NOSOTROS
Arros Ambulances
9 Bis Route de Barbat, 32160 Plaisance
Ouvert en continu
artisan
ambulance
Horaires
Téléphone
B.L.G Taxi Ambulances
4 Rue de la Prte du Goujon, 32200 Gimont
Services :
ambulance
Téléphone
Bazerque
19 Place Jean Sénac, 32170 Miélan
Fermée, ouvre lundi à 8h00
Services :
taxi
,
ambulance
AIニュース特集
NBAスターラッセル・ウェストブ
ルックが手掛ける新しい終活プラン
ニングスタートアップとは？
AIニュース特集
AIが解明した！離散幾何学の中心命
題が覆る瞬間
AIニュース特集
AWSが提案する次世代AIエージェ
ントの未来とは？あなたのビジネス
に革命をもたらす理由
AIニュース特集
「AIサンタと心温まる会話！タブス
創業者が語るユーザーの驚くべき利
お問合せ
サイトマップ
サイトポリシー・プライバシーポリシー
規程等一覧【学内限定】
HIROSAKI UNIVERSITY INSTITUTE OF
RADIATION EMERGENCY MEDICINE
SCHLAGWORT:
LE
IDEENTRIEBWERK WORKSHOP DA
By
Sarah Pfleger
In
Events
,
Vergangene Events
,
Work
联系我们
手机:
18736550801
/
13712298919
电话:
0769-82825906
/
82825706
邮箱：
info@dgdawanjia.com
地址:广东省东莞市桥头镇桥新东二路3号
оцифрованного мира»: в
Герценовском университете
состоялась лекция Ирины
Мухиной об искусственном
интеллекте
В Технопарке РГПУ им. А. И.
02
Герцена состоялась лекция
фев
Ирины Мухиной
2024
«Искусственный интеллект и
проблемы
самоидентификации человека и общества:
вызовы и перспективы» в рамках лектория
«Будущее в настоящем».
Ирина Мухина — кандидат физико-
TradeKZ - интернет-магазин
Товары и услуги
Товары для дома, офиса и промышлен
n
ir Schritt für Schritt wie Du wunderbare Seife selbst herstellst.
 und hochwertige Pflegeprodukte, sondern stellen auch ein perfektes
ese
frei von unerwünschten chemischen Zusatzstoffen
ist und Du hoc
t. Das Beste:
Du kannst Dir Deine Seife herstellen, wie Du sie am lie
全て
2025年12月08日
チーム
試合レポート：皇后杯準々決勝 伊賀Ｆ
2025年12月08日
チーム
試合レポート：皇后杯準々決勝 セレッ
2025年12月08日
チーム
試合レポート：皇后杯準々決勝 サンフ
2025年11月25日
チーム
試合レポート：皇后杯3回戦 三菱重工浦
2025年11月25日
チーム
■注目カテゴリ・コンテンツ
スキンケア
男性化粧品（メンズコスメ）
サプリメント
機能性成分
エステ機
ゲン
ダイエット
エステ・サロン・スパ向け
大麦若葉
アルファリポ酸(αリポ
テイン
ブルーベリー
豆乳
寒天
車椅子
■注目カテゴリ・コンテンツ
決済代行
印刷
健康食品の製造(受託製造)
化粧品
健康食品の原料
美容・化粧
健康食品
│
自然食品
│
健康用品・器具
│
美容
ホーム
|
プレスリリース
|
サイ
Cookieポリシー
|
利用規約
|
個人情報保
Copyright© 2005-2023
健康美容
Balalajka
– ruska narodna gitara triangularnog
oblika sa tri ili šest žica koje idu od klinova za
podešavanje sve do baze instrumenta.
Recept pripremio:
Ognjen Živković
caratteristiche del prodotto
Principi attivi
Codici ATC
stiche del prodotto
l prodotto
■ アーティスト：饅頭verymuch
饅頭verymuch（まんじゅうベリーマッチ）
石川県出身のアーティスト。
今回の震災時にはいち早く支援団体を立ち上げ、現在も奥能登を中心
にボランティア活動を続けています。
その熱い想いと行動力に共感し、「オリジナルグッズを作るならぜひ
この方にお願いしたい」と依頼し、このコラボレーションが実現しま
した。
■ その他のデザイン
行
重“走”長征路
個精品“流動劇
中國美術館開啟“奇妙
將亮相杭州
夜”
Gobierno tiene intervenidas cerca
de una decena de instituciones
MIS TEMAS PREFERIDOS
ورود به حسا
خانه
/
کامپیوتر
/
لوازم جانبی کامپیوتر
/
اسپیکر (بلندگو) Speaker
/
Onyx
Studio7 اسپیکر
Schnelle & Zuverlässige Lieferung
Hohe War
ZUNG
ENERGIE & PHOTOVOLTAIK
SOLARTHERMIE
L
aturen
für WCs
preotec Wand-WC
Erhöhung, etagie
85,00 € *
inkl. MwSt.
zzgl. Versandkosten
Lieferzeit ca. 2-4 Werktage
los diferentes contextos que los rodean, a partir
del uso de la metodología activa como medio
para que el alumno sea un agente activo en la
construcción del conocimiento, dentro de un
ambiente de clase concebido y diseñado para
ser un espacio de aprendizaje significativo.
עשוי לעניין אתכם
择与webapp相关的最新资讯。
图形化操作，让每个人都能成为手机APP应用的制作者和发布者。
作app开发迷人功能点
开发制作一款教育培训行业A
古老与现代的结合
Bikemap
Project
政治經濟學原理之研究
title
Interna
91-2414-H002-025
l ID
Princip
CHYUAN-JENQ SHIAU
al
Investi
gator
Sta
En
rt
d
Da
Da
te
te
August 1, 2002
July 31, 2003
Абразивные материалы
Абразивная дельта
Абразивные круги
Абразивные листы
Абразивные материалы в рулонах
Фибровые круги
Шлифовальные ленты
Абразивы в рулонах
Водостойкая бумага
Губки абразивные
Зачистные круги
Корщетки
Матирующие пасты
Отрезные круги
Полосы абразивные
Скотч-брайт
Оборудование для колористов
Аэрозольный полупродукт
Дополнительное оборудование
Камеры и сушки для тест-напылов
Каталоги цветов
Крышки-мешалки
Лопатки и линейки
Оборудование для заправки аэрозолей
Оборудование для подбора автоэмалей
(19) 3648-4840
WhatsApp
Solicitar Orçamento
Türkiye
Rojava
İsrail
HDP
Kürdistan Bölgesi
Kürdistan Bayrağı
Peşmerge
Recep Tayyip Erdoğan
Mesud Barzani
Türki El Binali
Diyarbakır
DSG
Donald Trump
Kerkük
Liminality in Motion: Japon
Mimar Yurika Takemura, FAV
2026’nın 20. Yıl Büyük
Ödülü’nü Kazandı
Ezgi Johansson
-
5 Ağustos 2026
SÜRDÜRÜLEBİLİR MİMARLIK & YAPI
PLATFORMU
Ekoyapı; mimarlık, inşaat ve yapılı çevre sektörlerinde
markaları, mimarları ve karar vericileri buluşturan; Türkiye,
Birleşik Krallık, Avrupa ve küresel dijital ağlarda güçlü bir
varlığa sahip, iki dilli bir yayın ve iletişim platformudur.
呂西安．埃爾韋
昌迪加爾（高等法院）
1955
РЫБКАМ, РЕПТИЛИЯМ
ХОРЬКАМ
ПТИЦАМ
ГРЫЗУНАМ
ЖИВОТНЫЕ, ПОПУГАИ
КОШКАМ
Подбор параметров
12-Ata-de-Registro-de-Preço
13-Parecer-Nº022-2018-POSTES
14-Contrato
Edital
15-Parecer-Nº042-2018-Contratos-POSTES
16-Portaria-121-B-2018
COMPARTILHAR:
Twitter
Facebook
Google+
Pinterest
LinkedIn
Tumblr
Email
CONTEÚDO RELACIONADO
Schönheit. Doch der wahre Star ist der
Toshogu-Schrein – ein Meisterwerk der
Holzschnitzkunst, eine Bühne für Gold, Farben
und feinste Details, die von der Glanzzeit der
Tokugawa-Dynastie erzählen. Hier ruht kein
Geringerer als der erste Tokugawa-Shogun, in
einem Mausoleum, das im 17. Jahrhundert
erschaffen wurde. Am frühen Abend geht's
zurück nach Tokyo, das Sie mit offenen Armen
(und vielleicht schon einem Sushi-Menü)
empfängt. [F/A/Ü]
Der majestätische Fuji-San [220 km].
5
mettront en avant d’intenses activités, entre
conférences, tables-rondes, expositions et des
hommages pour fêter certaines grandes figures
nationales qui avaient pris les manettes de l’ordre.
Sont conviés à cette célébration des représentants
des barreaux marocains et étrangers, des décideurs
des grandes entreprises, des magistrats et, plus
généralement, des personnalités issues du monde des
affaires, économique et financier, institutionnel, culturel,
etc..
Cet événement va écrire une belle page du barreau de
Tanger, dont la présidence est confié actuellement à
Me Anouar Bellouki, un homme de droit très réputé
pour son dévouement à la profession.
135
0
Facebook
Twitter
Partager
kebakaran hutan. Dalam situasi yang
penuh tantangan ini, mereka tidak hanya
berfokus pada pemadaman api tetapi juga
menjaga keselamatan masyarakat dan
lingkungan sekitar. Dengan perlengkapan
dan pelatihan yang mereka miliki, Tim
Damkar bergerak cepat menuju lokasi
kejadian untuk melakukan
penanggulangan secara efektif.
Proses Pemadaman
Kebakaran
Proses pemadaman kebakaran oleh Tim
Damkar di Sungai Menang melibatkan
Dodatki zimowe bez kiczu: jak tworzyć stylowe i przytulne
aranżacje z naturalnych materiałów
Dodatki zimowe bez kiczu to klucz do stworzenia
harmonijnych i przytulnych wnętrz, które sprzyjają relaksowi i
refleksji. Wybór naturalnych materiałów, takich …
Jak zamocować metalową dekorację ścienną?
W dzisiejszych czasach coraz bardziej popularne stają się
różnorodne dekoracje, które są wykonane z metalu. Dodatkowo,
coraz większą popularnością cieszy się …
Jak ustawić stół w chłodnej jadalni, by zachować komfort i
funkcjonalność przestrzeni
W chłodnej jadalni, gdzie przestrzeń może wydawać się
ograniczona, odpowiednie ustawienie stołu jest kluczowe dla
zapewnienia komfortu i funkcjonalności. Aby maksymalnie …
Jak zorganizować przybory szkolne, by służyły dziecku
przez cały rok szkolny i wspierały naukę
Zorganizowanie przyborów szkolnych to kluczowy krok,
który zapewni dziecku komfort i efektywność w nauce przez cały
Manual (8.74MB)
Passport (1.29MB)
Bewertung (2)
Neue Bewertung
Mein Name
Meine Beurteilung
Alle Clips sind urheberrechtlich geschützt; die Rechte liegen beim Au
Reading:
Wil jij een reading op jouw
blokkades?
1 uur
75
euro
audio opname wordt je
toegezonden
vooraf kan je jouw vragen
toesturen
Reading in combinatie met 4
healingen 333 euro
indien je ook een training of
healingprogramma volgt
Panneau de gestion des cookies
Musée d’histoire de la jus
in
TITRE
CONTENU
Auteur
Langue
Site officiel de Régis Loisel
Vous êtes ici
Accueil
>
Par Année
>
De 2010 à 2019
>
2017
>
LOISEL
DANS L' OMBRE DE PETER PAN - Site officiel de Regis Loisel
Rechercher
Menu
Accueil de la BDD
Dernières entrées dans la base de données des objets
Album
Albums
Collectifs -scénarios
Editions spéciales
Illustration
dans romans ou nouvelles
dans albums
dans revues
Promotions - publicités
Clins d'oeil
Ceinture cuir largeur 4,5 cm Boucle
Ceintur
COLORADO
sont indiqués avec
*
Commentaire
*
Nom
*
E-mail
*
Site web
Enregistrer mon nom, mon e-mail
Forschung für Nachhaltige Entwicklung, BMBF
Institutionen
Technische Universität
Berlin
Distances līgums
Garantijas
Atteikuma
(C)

┄┄┄┄┄┄┄┄┄┄

Where the word "皇后杯準々決勝" shows up in a line of the listing, return that line.

— RESULT —
試合レポート：皇后杯準々決勝 伊賀Ｆ
試合レポート：皇后杯準々決勝 セレッ
試合レポート：皇后杯準々決勝 サンフ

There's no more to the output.